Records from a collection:
"""

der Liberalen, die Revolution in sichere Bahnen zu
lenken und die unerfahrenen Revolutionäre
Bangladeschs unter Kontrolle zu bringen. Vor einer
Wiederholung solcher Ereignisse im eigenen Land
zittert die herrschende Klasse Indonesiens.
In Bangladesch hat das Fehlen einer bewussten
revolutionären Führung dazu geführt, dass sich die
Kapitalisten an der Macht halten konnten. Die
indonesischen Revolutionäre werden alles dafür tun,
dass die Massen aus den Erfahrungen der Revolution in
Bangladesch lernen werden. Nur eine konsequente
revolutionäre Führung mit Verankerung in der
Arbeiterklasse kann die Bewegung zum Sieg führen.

"""

Brief: Output each entry exactly as written, leaving none out.

Reply:
der Liberalen, die Revolution in sichere Bahnen zu
lenken und die unerfahrenen Revolutionäre
Bangladeschs unter Kontrolle zu bringen. Vor einer
Wiederholung solcher Ereignisse im eigenen Land
zittert die herrschende Klasse Indonesiens.
In Bangladesch hat das Fehlen einer bewussten
revolutionären Führung dazu geführt, dass sich die
Kapitalisten an der Macht halten konnten. Die
indonesischen Revolutionäre werden alles dafür tun,
dass die Massen aus den Erfahrungen der Revolution in
Bangladesch lernen werden. Nur eine konsequente
revolutionäre Führung mit Verankerung in der
Arbeiterklasse kann die Bewegung zum Sieg führen.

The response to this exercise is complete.